Richard Dawkins: Und es entsprang ein Fluß in Eden. Das Uhrwerk der
Evolution. Aus dem Englischen von Sebastian Vogel. C.Bertelsmann Verlag,
München 1996, 190 S., DM 36,80
Der Mensch ist ein unverbesserlicher Sinnsucher. Alles soll einen Grund
und einen Zweck haben, auch die Erschaffung der Erde und die Evolution.
Die Vorstellung von einer teleologischen, das heißt auf einen Zweck
ausgerichteten Schöpfung ist freilich in die Kritik geraten.
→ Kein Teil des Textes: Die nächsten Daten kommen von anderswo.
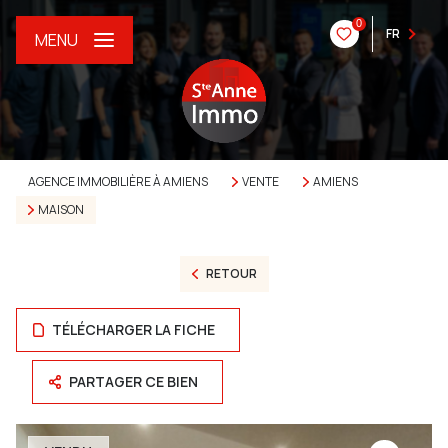
0
FR
MENU
AGENCE IMMOBILIÈRE À AMIENS
VENTE
AMIENS
MAISON
RETOUR
TÉLÉCHARGER LA FICHE
PARTAGER CE BIEN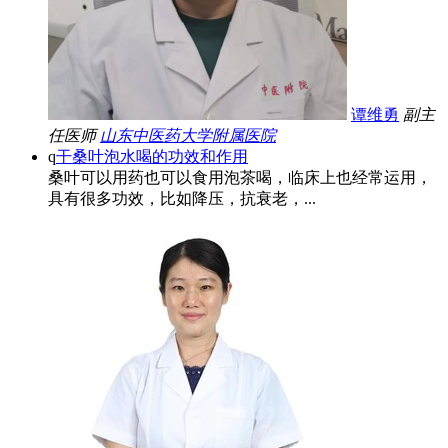
谭维勇
副主
任医师
山东中医药大学附属医院
q
干桑叶泡水喝的功效和作用
桑叶可以用药也可以食用泡茶喝，临床上也经常运用，
具有很多功效，比如降压，抗衰老，...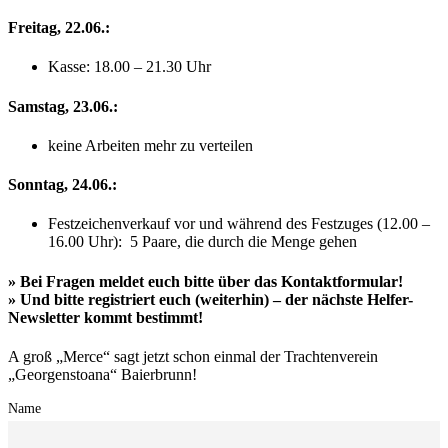
Freitag, 22.06.:
Kasse: 18.00 – 21.30 Uhr
Samstag, 23.06.:
keine Arbeiten mehr zu verteilen
Sonntag, 24.06.:
Festzeichenverkauf vor und während des Festzuges (12.00 –
16.00 Uhr): 5 Paare, die durch die Menge gehen
» Bei Fragen meldet euch bitte über das Kontaktformular!
» Und bitte registriert euch (weiterhin) – der nächste Helfer-
Newsletter kommt bestimmt!
A groß „Merce“ sagt jetzt schon einmal der Trachtenverein
„Georgenstoana“ Baierbrunn!
Name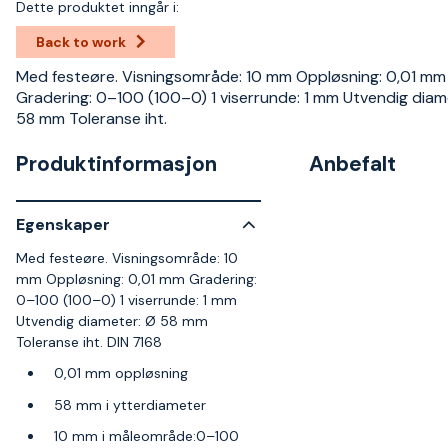
Dette produktet inngår i:
Back to work
Med festeøre. Visningsområde: 10 mm Oppløsning: 0,01 mm
Gradering: 0–100 (100–0) 1 viserrunde: 1 mm Utvendig diam
58 mm Toleranse iht.
Produktinformasjon
Anbefalt
Egenskaper
Med festeøre. Visningsområde: 10
mm Oppløsning: 0,01 mm Gradering:
0–100 (100–0) 1 viserrunde: 1 mm
Utvendig diameter: Ø 58 mm
Toleranse iht. DIN 7168
0,01 mm oppløsning
58 mm i ytterdiameter
10 mm i måleområde:0–100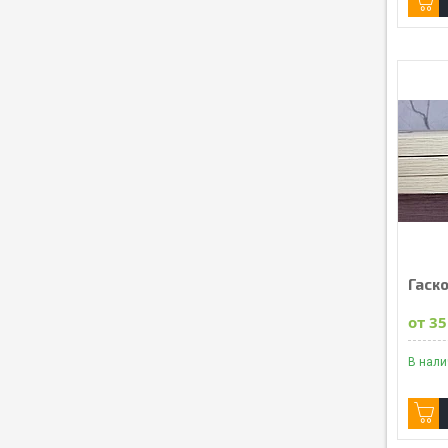
Гаск
от 35
В нал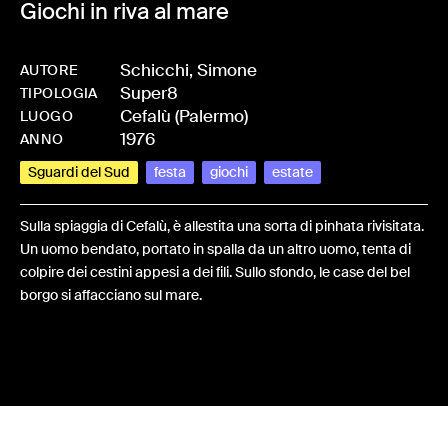
Giochi in riva al mare
Schicchi, Simone
AUTORE
Super8
-
HMSCHISIM-0012
TIPOLOGIA
Cefalù (Palermo)
LUOGO
1976
ANNO
Sguardi del Sud
festa
giochi
estate
Sulla spiaggia di Cefalù, è allestita una sorta di pinhata rivisitata.
Un uomo bendato, portato in spalla da un altro uomo, tenta di
colpire dei cestini appesi a dei fili. Sullo sfondo, le case del bel
borgo si affacciano sul mare.
Share: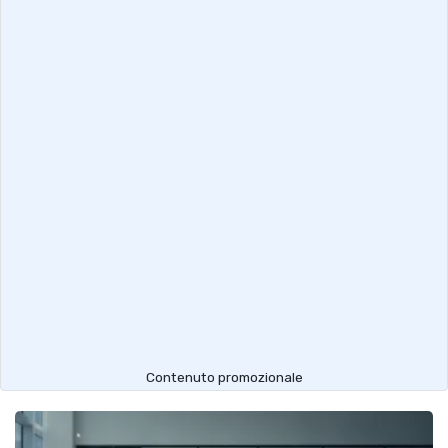
Contenuto promozionale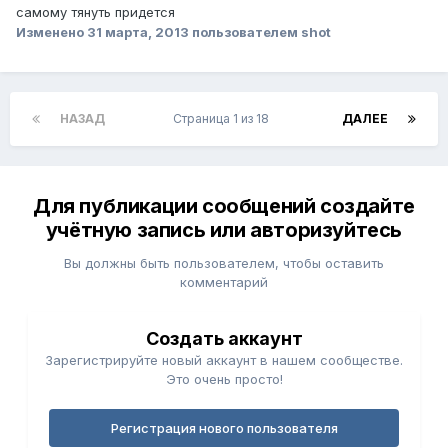
самому тянуть придется
Изменено
31 марта, 2013
пользователем shot
НАЗАД
Страница 1 из 18
ДАЛЕЕ
Для публикации сообщений создайте
учётную запись или авторизуйтесь
Вы должны быть пользователем, чтобы оставить
комментарий
Создать аккаунт
Зарегистрируйте новый аккаунт в нашем сообществе.
Это очень просто!
Регистрация нового пользователя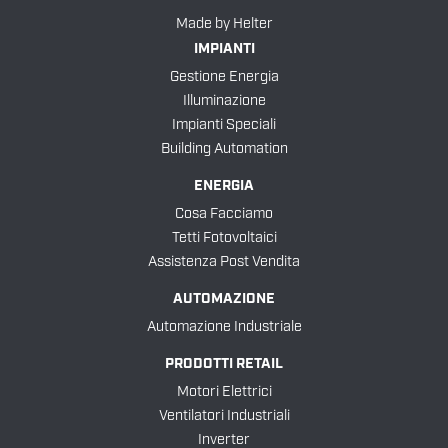
Made by
Helter
IMPIANTI
Gestione Energia
Illuminazione
Impianti Speciali
Building Automation
ENERGIA
Cosa Facciamo
Tetti Fotovoltaici
Assistenza Post Vendita
AUTOMAZIONE
Automazione Industriale
PRODOTTI RETAIL
Motori Elettrici
Ventilatori Industriali
Inverter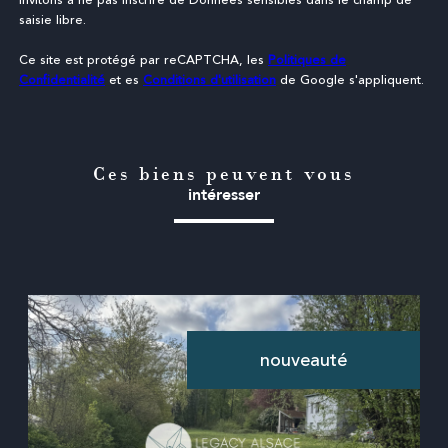
invitons à ne pas inscrire de Données sensibles dans le champ de
saisie libre.
Ce site est protégé par reCAPTCHA, les
Politiques de
Confidentialité
et es
Conditions d'utilisation
de Google s'appliquent.
Ces biens peuvent vous
intéresser
nouveauté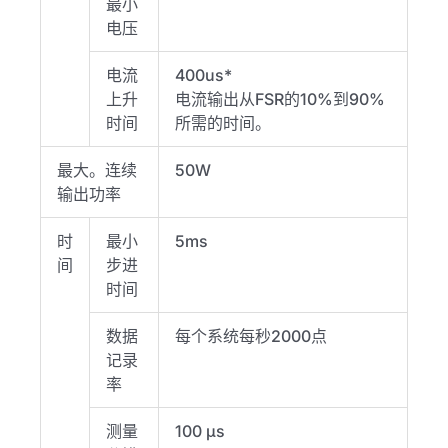
最小
电压
电流
400us*
上升
电流输出从FSR的10%到90%
时间
所需的时间。
最大。连续
50W
输出功率
时
最小
5ms
间
步进
时间
数据
每个系统每秒2000点
记录
率
测量
100 μs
Evolutionsbiologen warnen davor, menschliche Ideen von Gut und Böse auf die Natur zu übertragen. Zu ihnen gehört der Oxforder Richard Dawkins. Mit dem Buch "Und es entsprang ein Fluß in Eden" legt er eine neue Sichtweise auf das
"Uhrwerk der Evolution" (so der Untertitel) für ein breites Publikum
vor.
Der "Flu?" ist der breite Strom der Evolution mit seinen heute
vielleicht 30 Millionen Seitenarmen, damit sind die heute lebenden Arten
gemeint. Nicht Wasser fließt in dem imaginären Fluß, sondern Gene, jene
Erbinformationen, die von primitiven Urlebewesen ausgehend sich über
Hunderte von Millionen Jahren differenzierte. Gut 99 Prozent der
"Flußarme" sind nach Dawkins Schätzung schon "ausgetrocknet", die
meisten Spezies sind ausgestorben.
Auch Dawkins ist gepackt von der Frage nach dem Sinn dieses gigantischen
Lebensflusses. Entgegen seiner eigenen Maxime, bloß keine menschliche
Kategorien in die Biologie einzubauen, glaubt er
doch einen Zweck ausmachen zu können: Es ist das Überleben "egoistischer
Gene". Erbinformationen hätten nichts anderes im Sinn, als sich an
möglichst viele Nachkommen weiterzugeben, um ihr Überleben zu sichern.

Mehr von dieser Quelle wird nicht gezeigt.